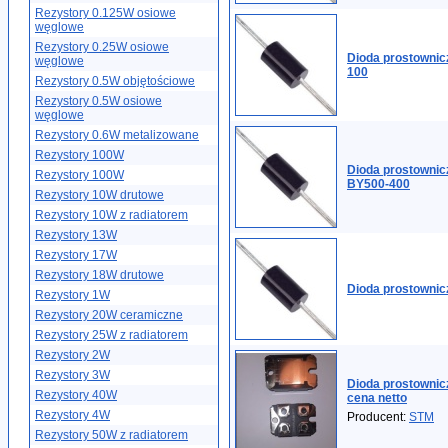
Rezystory 0.125W osiowe
węglowe
Rezystory 0.25W osiowe
Dioda prostowni
węglowe
100
Rezystory 0.5W objętościowe
Rezystory 0.5W osiowe
węglowe
Rezystory 0.6W metalizowane
Rezystory 100W
Dioda prostowni
Rezystory 100W
BY500-400
Rezystory 10W drutowe
Rezystory 10W z radiatorem
Rezystory 13W
Rezystory 17W
Rezystory 18W drutowe
Dioda prostowni
Rezystory 1W
Rezystory 20W ceramiczne
Rezystory 25W z radiatorem
Rezystory 2W
Rezystory 3W
Dioda prostowni
Rezystory 40W
cena netto
Rezystory 4W
Producent:
STM
Rezystory 50W z radiatorem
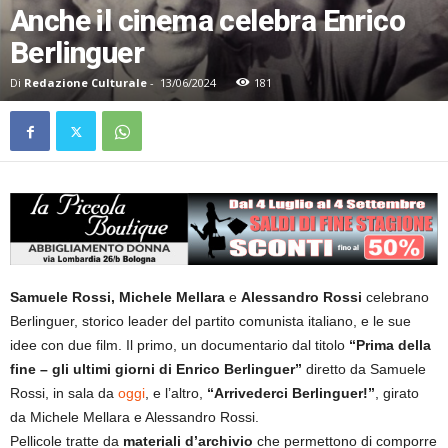
Anche il cinema celebra Enrico
Berlinguer
Di
Redazione Culturale
-
13/06/2024
181
Samuele Rossi, Michele Mellara
e
Alessandro Rossi
celebrano
Berlinguer, storico leader del partito comunista italiano, e le sue
idee con due film. Il primo, un documentario dal titolo
“Prima della
fine – gli ultimi giorni di Enrico Berlinguer”
diretto da Samuele
Rossi, in sala da
oggi
, e l’altro,
“Arrivederci Berlinguer!”
, girato
da Michele Mellara e Alessandro Rossi.
Pellicole tratte da
materiali d’archivio
che permettono di comporre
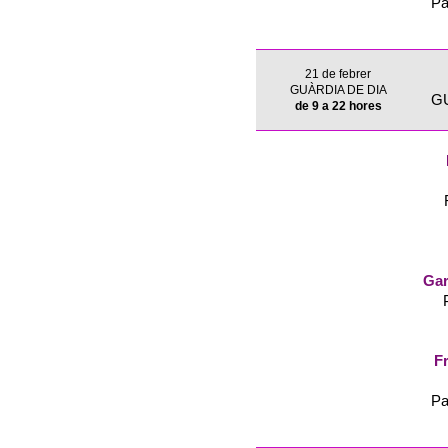
Pa
21 de febrer
GUÀRDIA DE DIA
G
de 9 a 22 hores
Gar
Fr
Pa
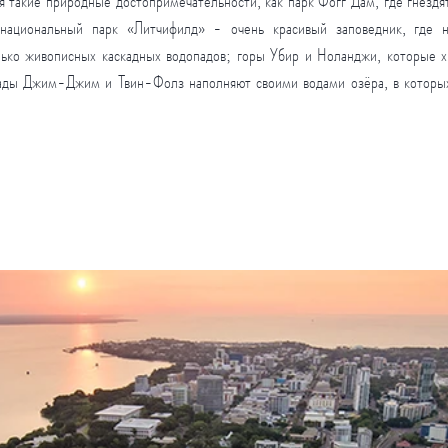
 такие природные достопримечательности, как парк Фогг Дам, где гнездятс
национальный парк «Литчифилд» - очень красивый заповедник, где н
ько живописных каскадных водопадов; горы Убир и Ноланджи, которые хр
пады Джим-Джим и Твин-Фолз наполняют своими водами озёра, в которых 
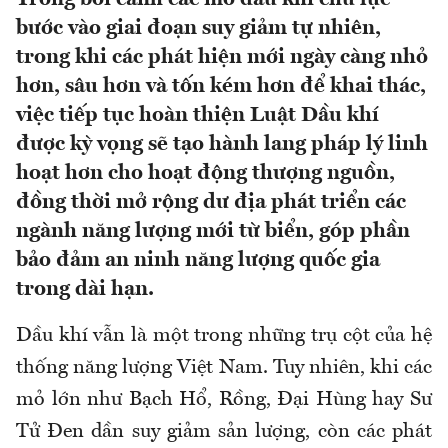
bước vào giai đoạn suy giảm tự nhiên,
trong khi các phát hiện mới ngày càng nhỏ
hơn, sâu hơn và tốn kém hơn để khai thác,
việc tiếp tục hoàn thiện Luật Dầu khí
được kỳ vọng sẽ tạo hành lang pháp lý linh
hoạt hơn cho hoạt động thượng nguồn,
đồng thời mở rộng dư địa phát triển các
ngành năng lượng mới từ biển, góp phần
bảo đảm an ninh năng lượng quốc gia
trong dài hạn.
Dầu khí vẫn là một trong những trụ cột của hệ
thống năng lượng Việt Nam. Tuy nhiên, khi các
mỏ lớn như Bạch Hổ, Rồng, Đại Hùng hay Sư
Tử Đen dần suy giảm sản lượng, còn các phát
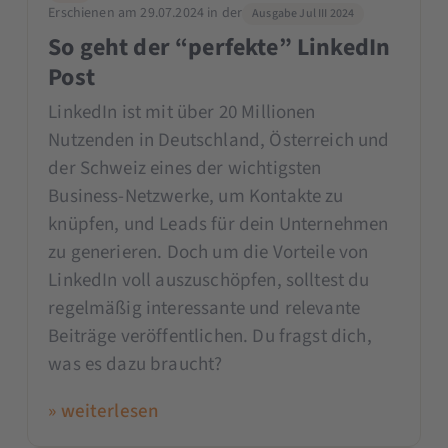
Erschienen am 29.07.2024 in der
Ausgabe Jul III 2024
So geht der “perfekte” LinkedIn
Post
LinkedIn ist mit über 20 Millionen
Nutzenden in Deutschland, Österreich und
der Schweiz eines der wichtigsten
Business-Netzwerke, um Kontakte zu
knüpfen, und Leads für dein Unternehmen
zu generieren. Doch um die Vorteile von
LinkedIn voll auszuschöpfen, solltest du
regelmäßig interessante und relevante
Beiträge veröffentlichen. Du fragst dich,
was es dazu braucht?
» weiterlesen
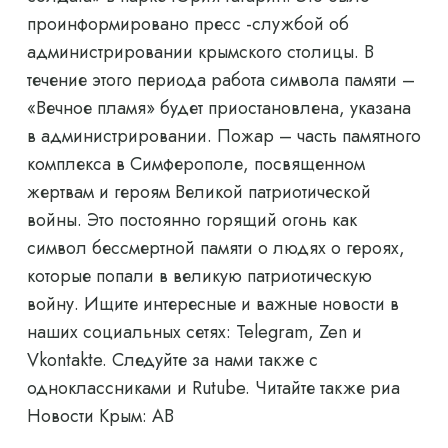
проинформировано пресс -службой об
администрировании крымского столицы. В
течение этого периода работа символа памяти –
«Вечное пламя» будет приостановлена, указана
в администрировании. Пожар – часть памятного
комплекса в Симферополе, посвященном
жертвам и героям Великой патриотической
войны. Это постоянно горящий огонь как
символ бессмертной памяти о людях о героях,
которые попали в великую патриотическую
войну. Ищите интересные и важные новости в
наших социальных сетях: Telegram, Zen и
Vkontakte. Следуйте за нами также с
одноклассниками и Rutube. Читайте также риа
Новости Крым: AB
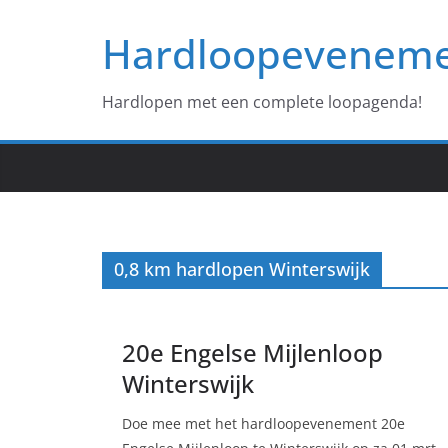
Ga
Hardloopevenem
naar
de
inhoud
Hardlopen met een complete loopagenda!
0,8 km hardlopen Winterswijk
20e Engelse Mijlenloop
Winterswijk
Doe mee met het hardloopevenement 20e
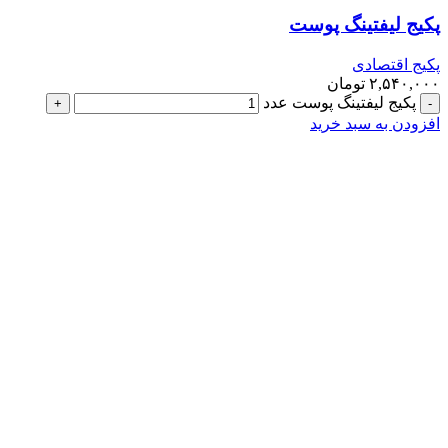
پکیج لیفتینگ پوست
پکیج اقتصادی
۲,۵۴۰,۰۰۰
تومان
پکیج لیفتینگ پوست عدد
افزودن به سبد خرید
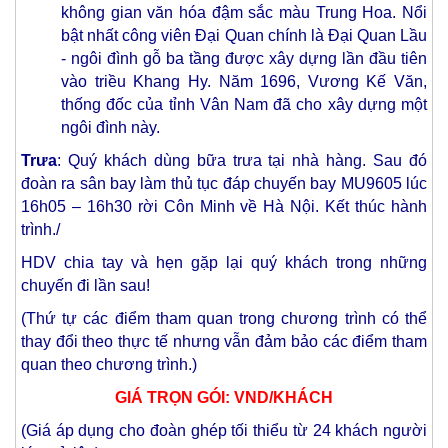
không gian văn hóa đậm sắc màu Trung Hoa. Nổi
bật nhất công viên Đại Quan chính là Đại Quan Lầu
- ngôi đình gỗ ba tầng được xây dựng lần đầu tiên
vào triều Khang Hy. Năm 1696, Vương Kế Văn,
thống đốc của tỉnh Vân Nam đã cho xây dựng một
ngôi đình này.
Trưa
: Quý khách dùng bữa trưa tại nhà hàng. Sau đó
đoàn ra sân bay làm thủ tục đáp chuyến bay MU9605 lúc
16h05 – 16h30 rời Côn Minh về Hà Nội. Kết thúc hành
trình./
HDV chia tay và hẹn gặp lại quý khách trong những
chuyến đi lần sau!
(Thứ tự các điểm tham quan trong chương trình có thể
thay đổi theo thực tế nhưng vẫn đảm bảo các điểm tham
quan theo chương trình.)
GIÁ TRỌN GÓI: VND/KHÁCH
(Giá áp dụng cho đoàn ghép tối thiểu từ 24 khách người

*-*-*

▸ PROBLEM DESCRIPTION:
Read through the data above. Report each line that has the word "Rossi".

▸ TASK RESPONSE:
Samuele Rossi, Michele Mellara
Alessandro Rossi
Rossi, in sala da
da Michele Mellara e Alessandro Rossi.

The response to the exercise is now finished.